▶ _Task goal_: Each record that follows is to be transcribed exactly, excluding its images.

▶ _Stored data_:
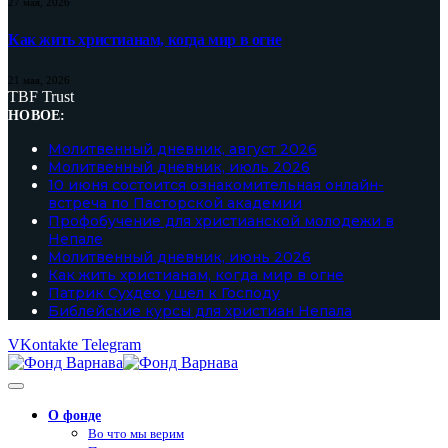
27 мая, 2026
Как жить христианам, когда мир в огне
21 мая, 2026
TBF Trust
НОВОЕ:
Молитвенный дневник, август 2026
Молитвенный дневник, июль 2026
10 июня состоится ознакомительная онлайн-
встреча по Пасторской академии
Профобучение для христианской молодежи в
Непале
Молитвенный дневник, июнь 2026
Как жить христианам, когда мир в огне
Патрик Сухдео ушел к Господу
Библейские курсы для христиан Непала
VKontakte
Telegram
О фонде
Во что мы верим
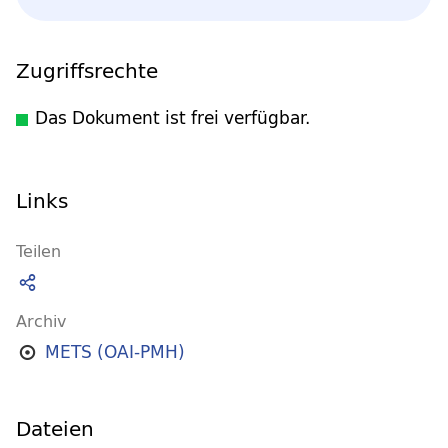
Zugriffsrechte
Das Dokument ist frei verfügbar.
Links
Teilen
Archiv
METS (OAI-PMH)
Dateien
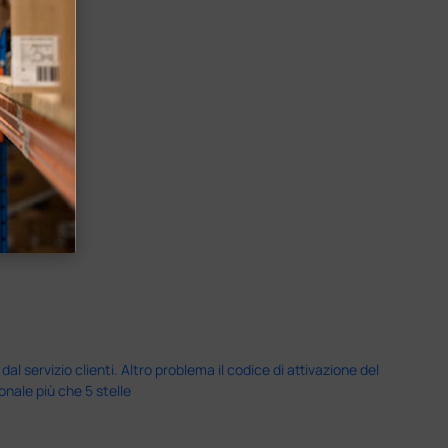
servizio clienti. Altro problema il codice di attivazione del
nale più che 5 stelle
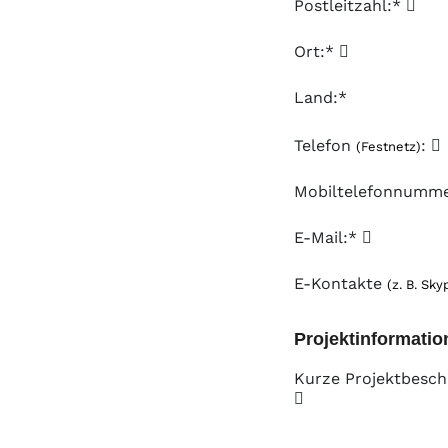
Postleitzahl:*
Ort:*
Land:*
Telefon
:
(Festnetz)
Mobiltelefonnumm
E-Mail:*
E-Kontakte
(z. B. Sky
Projektinformatio
Kurze Projektbesch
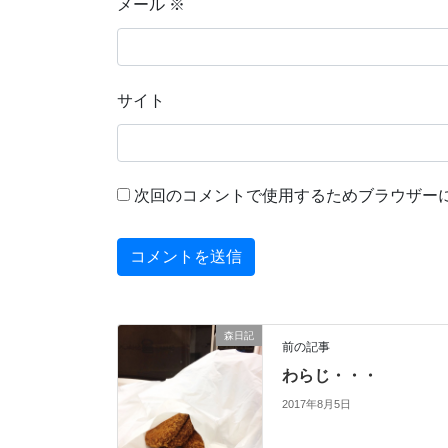
メール
※
サイト
次回のコメントで使用するためブラウザー
森日記
前の記事
わらじ・・・
2017年8月5日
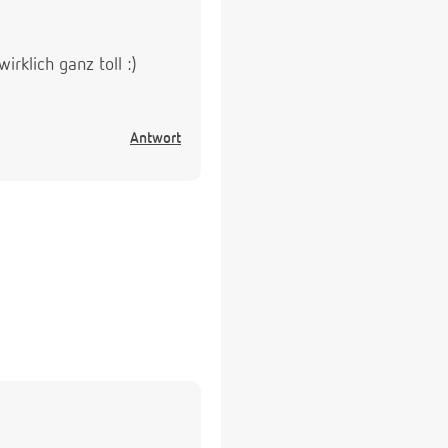
rklich ganz toll :)
Antwort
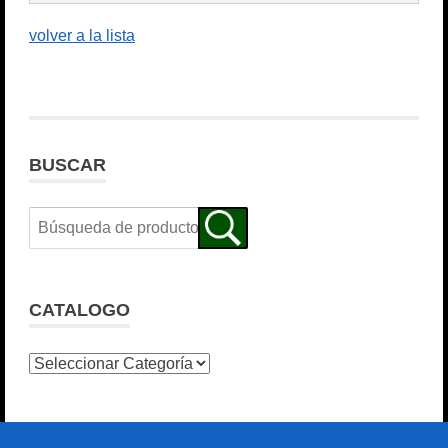
volver a la lista
BUSCAR
CATALOGO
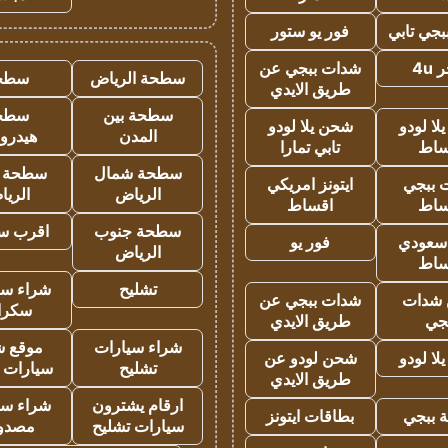
جي تابي
فور يو ستور
4u
شدات ببجي عن
سطحة الرياض
سطح
طريق الايدي
سطحة بين
سطح
ا لودو
شحن يلا لودو
المدن
هيدرو
ساط
تابي تمارا
سطحة شمال
سطحة 
 ببجي
ايتونز امريكي
الرياض
الري
ساط
اقساط
سطحة جنوب
اقرب س
 سعودي
فور يو
الرياض
ساط
تشليح
شراء سي
شدات
شدات ببجي عن
سكرا
جي
طريق الايدي
شراء سيارات
موقع ش
ا لودو
شحن لودو عن
تشليح
سيارات 
طريق الايدي
ارقام يشترون
شراء سي
 ببجي
بطاقات ايتونز
سيارات تشليح
مصدو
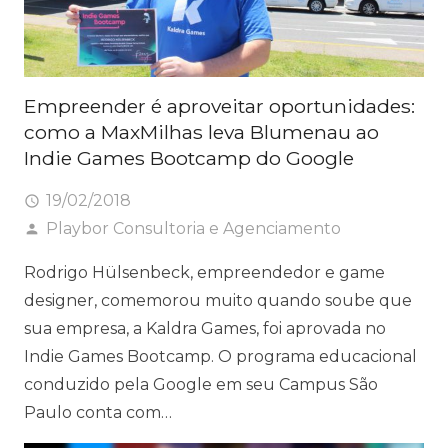
Empreender é aproveitar oportunidades:
como a MaxMilhas leva Blumenau ao
Indie Games Bootcamp do Google
19/02/2018
access_time
Playbor Consultoria e Agenciamento
person
Rodrigo Hülsenbeck, empreendedor e game
designer, comemorou muito quando soube que
sua empresa, a Kaldra Games, foi aprovada no
Indie Games Bootcamp. O programa educacional
conduzido pela Google em seu Campus São
Paulo conta com…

▶ _Output for this exercise_:
27 мая, 2026
Как жить христианам, когда мир в огне
21 мая, 2026
TBF Trust
НОВОЕ:
Молитвенный дневник, август 2026
Молитвенный дневник, июль 2026
10 июня состоится ознакомительная онлайн-
встреча по Пасторской академии
Профобучение для христианской молодежи в
Непале
Молитвенный дневник, июнь 2026
Как жить христианам, когда мир в огне
Патрик Сухдео ушел к Господу
Библейские курсы для христиан Непала
VKontakte
Telegram
О фонде
Во что мы верим
Zugriffsrechte
Das Dokument ist frei verfügbar.
Links
Teilen
Archiv
METS (OAI-PMH)
Dateien
servizio clienti. Altro problema il codice di attivazione del
nale più che 5 stelle
Postleitzahl:*
Ort:*
Land:*
Telefon
:
(Festnetz)
Mobiltelefonnumm
E-Mail:*
E-Kontakte
(z. B. Sky
Projektinformatio
Kurze Projektbesch
メール
※
サイト
次回のコメントで使用するためブラウザー
森日記
前の記事
わらじ・・・
2017年8月5日
rklich ganz toll :)
Antwort
volver a la lista
BUSCAR
CATALOGO
جي تابي
فور يو ستور
4u
شدات ببجي عن
سطحة الرياض
سطح
طريق الايدي
سطحة بين
سطح
ا لودو
شحن يلا لودو
المدن
هيدرو
ساط
تابي تمارا
سطحة شمال
سطحة 
 ببجي
ايتونز امريكي
الرياض
الري
ساط
اقساط
سطحة جنوب
اقرب س
 سعودي
فور يو
الرياض
ساط
تشليح
شراء سي
شدات
شدات ببجي عن
سكرا
جي
طريق الايدي
شراء سيارات
موقع ش
ا لودو
شحن لودو عن
تشليح
سيارات 
طريق الايدي
ارقام يشترون
شراء سي
 ببجي
بطاقات ايتونز
سيارات تشليح
مصدو
Empreender é aproveitar oportunidades:
como a MaxMilhas leva Blumenau ao
Indie Games Bootcamp do Google
19/02/2018
access_time
Playbor Consultoria e Agenciamento
person
Rodrigo Hülsenbeck, empreendedor e game
designer, comemorou muito quando soube que
sua empresa, a Kaldra Games, foi aprovada no
Indie Games Bootcamp. O programa educacional
conduzido pela Google em seu Campus São
Paulo conta com…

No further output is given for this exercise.